Nie powiem od razu go polubiłam, dziewczyna patrzy na mnie nie pewnie wolę nic nie mówić bo dziwne się na mnie patrzy.
Wraca i mówi że mogę już wejść.  
Pukam do drzwi nie chcę, żeby pomyślał że jestem niekulturalna  
-Dzień dobry nazywam się Ania Nowak
-Dzień dobry-podaje mi rękę- Piotr Kowalski, może pani ściągnie kurtkę? Mamy ciepło
Nie wiedziałam co robić jego wygląd sprawił, że zapomniałam języka, w końcu docierają do mnie jego słowa, ściągam kurtkę, czapkę, szal i kładę na coś co przypomina sofę, ale chyba tym nie jest.  
Zawsze mam problem jak się ubrać na takie lub podobne okazje. Miałam na sobie spodnie koloru khaki do tego koszulę w różowe pionowe paski, włosy rozpuszczone, są krótkie więc i tak nic nie mogę z nimi zrobić. Siadamy i przystępujemy do rozmowy. W końcu pada pytanie, które jest najgorsze z możliwych
-Jakie są pani słabe strony?
Jak można zadać takie pytanie osobie, która na prostej drodze się przewraca??
-Moje słabe strony? Nie mam ich- tak idiotko mów, że nie masz już cię przyjmie do pracy- a jak już to są one niewidoczne w pracy.  
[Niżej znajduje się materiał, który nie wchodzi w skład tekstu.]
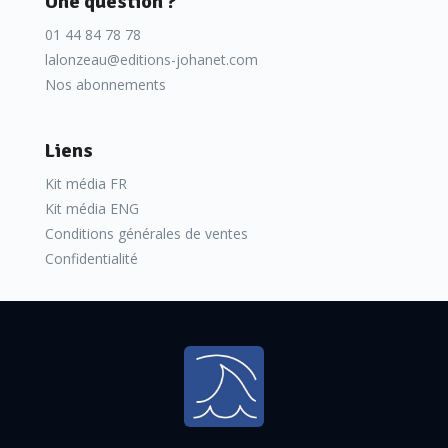
Une question ?
01 44 84 78 78
lalonzeau@editions-johanet.com
Nos abonnements
Liens
Kit média FR
Kit média ENG
Conditions générales de ventes
Confidentialité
-W takim razie to wszystko odezwiemy się do pani- standard czas szukać dalej. Szkoda bo z takim szefem to bym chciała popracować, widać że zna się na swojej pracy i można na co popatrzeć ma moim zdaniem chyba z 180 cm, pewnie chodzi na siłownię. No nic popatrzeć nikt mi nie zabroni, nie widziałam obrączki, ale to nie znaczy że nie ma narzeczonej lub dziewczyny. Ok ubieram się, żegnam i wychodzę. Wyciągam telefon z kieszeni i patrzę która godzina mam 2 minuty do odjazdu autobusu, i tak nie zdążę, idę mimo to szybko i nawet nie wiem kiedy, ktoś mnie woła odwracam się i widzę nikogo innego jak boskiego pana Piotra, który przy -12 stopniach biegnie w moim kierunku bez kurtki z moją czapką w ręku, byłam w takim stanie kiedy wychodziłam, że nawet nie wiedziałam że jej nie mam
-Myślałem, że pani nie dogonię, zapomniałaś czapki- kiedy przeszliśmy na ty??- proszę
-Dziękuję, ale panu teraz się chyba bardziej przyda, jeszcze chwila na zewnątrz a będzie pan chory- nie wiem co mnie podkusiło chyba nie myślałam logicznie założyłam mu moją czapkę, chwyciłam za rękę jakby to było coś naturalnego i poszłam z nim do miejsca gdzie odbyła się rozmowa. Kiedy weszliśmy dziewczyna, która miała jak się okazało na imię Magda od razu przybiegła do pana Piotra
-Mówiłam, żeby pan nie wychodził
-Magda zajmij się pracą i się mną nie przejmuj
-Marek- odezwał się do starszego pana- możesz zabrać kurtkę pani Ania i ją odwiesić?
-Tak już się robi
-Proszę za mną idziemy do mojego biura-znów chce mnie męczyć ?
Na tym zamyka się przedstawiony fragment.